There are two problems here:
1. We look at our data from our point of view. Other people and orgs have their own points of view, and it's their actions driven by their points of view that we need to worry and think about. For example, you think your mail is uninteresting, yet Google enhances the value of their ads by correlating your interests with the interests in your communication network.
Government surveillance can also learn a lot just by recording and analyzing who you talk to. When a law enforcement agency cannot get a full wiretap warrant, they will sometimes settle for a pen register, which just records the telephone numbers of your calls. This allows them to find out who you know, and who you talk to the most. This lets them form more detailed opinions about you and your known associates, which may or may not be accurate. You know, like Google does for ads.
Oh, you're just not that interesting to the government?
2. Innocent behavior being observed by the government is enough to disrupt your life in minor and major ways. Consider the British couple that was recently denied entry to the United States, merely because their tweets contained boisterous comments about destroying the US (i.e. partying really hard), and digging up Marilyn Monroe's grave. Imagine if they had used the British slang term "crack."

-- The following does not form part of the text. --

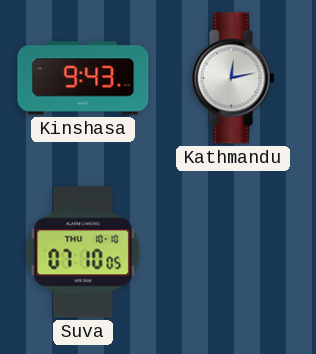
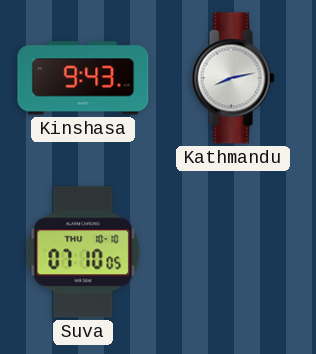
Kathmandu: 12:13 -> 8:13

It takes nothing more than mere notice to disrupt your life. If you innocently have communication with someone who in turn has communication with a "person of interest," you could find your car carrying a GPS. Just from noting communication networks, never mind the communication content.

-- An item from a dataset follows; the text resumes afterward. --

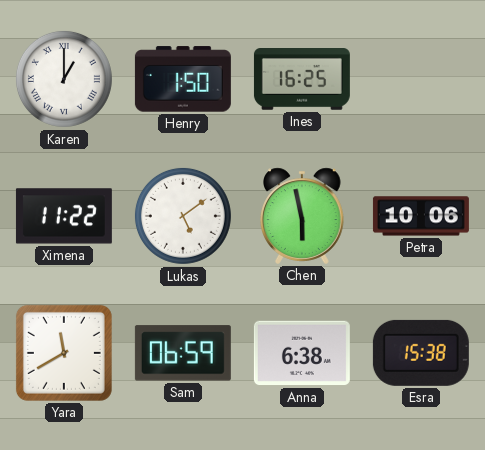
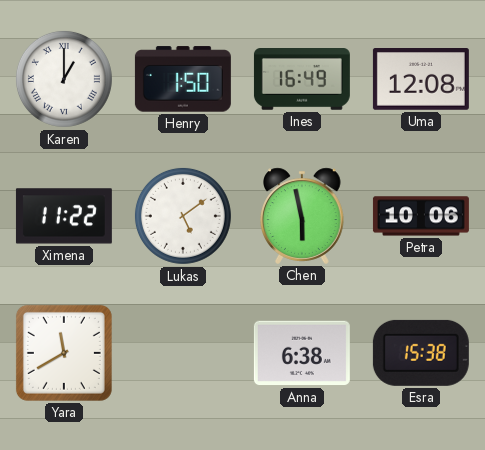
Ines: 16:25 -> 16:49
Uma: none -> 12:08
Sam: 06:59 -> none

I'm not trying to go all tinfoil hat, I'm just suggesting that your view of your data is completely different from corporate and government's view of your data. You could be served an ad (horror!), or you could be served a warrant (horror), based on accurate or mistaken interpretation of any facet of your communication.
Yeah, but it's also email. You could delete every email you've ever created and everyone who's ever saved their copy still has their copy.
Even if you were trying to be all sneaky about your email by having your own service set up somewhere, you're still making copies of everything you send by virtue of sending it. It's more vectors for the government/Evil Google/whoever to need to scan to get a picture of the data you're creating, but it's not impossible.
I know you're just making a point, but to the people who actually are all tinfoil hat, this whole conversation to shift to whether or not you should even use email as a method of communicating.
A mischaracterization (and, given your tone, probably intentionally so).
A useful mail system has value to me. It outweighs the (in my mind vastly overhyped) dangers of Google doing something nefarious with my data. If you disagree, you're welcome to run your own mail server. Nobody's stopping you.
> 1. Rich webmail is an absolute must for me. I use too many different computers from too many different places for anything else to be remotely practical at this point.
That's what IMAP is for. If these are computers you don't directly control, then I'd say any downsides of using gmail pale in comparison to the security implications inherent in your usage model.
[edit] Can't say I understand the negative downvotes. Maybe I inadvertently denigrated people's preference for webmail over mutt/mail.app/etc?
Regardless, the fact is that if you're utilizing webmail for remote e-mail access on shared computers, then there are much more significant risk scenarios at play than those of gmail.
Secure webmail access over HTTPS is in theory just as strong as IMAP access can be made to be.
Of course, by using untrusted hardware you are exposing yourself to various circumventions of the security protocols, but that's just as true of IMAP as it is of HTTPS.
In fact, IMAP is probably slightly worse since it does actually download messages to the local machine by default, where they must be explicitly cleaned up.
2. No open source webmail servers that I've seen come close to Gmail's functionality, and I don't have time to write one that is.
3. Even if there was/I did, I couldn't get the spam filtering to anything like Google's level even in theory since I don't have nearly as much data to work on.